School is in normal session today at Flagler Palm Coast High School. The statement may be as superfluous as stating that the sun rose in the east and traffic is flowing both ways on State Road 100. But it was made necessary by the latest viral chatter on social media, font of cynical disinformation, that FPC today would be the target of a violent incident.
One such claim alleged there’d be a shooting and a teacher would be held hostage. The claim, spread online, mirrors similar claims that now appear with regularity, almost all of them baseless pranks, across the country. Almost, because the year has also seen more school shootings than recent years. Education Week’s tracker reports 24 school shootings resulting in 36 injured and six killed this year. The number of shooting incidents equals those of the totality for 2018 and 2019 each. There was a drop-off to 10 in 2020 due to Covid’s school closures.
Still, school campuses remain among the safer places, if not the safest, in the country (homes are the province of child abuse and gun violence far more than schools). But in the wake of mass shootings, law enforcement and school officials can’t take chances, even with social media chatter.
“It’s a huge cost to taxpayers, it’s a huge impact to the teaching environment and to law enforcement,” Flagler County Sheriff Rick Staly told WESH 2’s Claire Metz only yesterday.
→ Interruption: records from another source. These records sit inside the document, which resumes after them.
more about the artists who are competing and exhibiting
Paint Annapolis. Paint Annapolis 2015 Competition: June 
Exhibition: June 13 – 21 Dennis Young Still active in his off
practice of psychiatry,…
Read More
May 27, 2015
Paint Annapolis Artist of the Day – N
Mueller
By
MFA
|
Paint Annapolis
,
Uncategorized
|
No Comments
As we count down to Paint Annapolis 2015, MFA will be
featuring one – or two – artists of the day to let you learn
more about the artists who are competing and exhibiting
He was referring to the incident earlier this week at Rymfire Elementary, where the same 11-year-old child who’d called 911 seven weeks before to claim that there’d been a shooting there did so again, requiring an overwhelming response from paramedics and deputies. “We still have to respond with massive resources, not just the sheriff’s office but firefighters, paramedics.”
Thursday the Sheriff’s Office posted a brief note on its Facebook page, that it was “aware of the social media activity involving FPC and we are investigating the allegations. There will be extra patrol at the school tomorrow.” (Around 8:40 this morning, the school’s entrance and front parking lot looked as placid as on any other day.)
Assuming parents picked up the phone this morning when they saw FPC calling–the principal there, Greg Schwartz, has copiously used robocalls, intended to be for emergency or high-priority announcements only, routinely to relay athletic schedules that more properly belong on morning announcement at school, for many lessening the urgency to pick up–they’d have heard Schwartz put the alarm in context.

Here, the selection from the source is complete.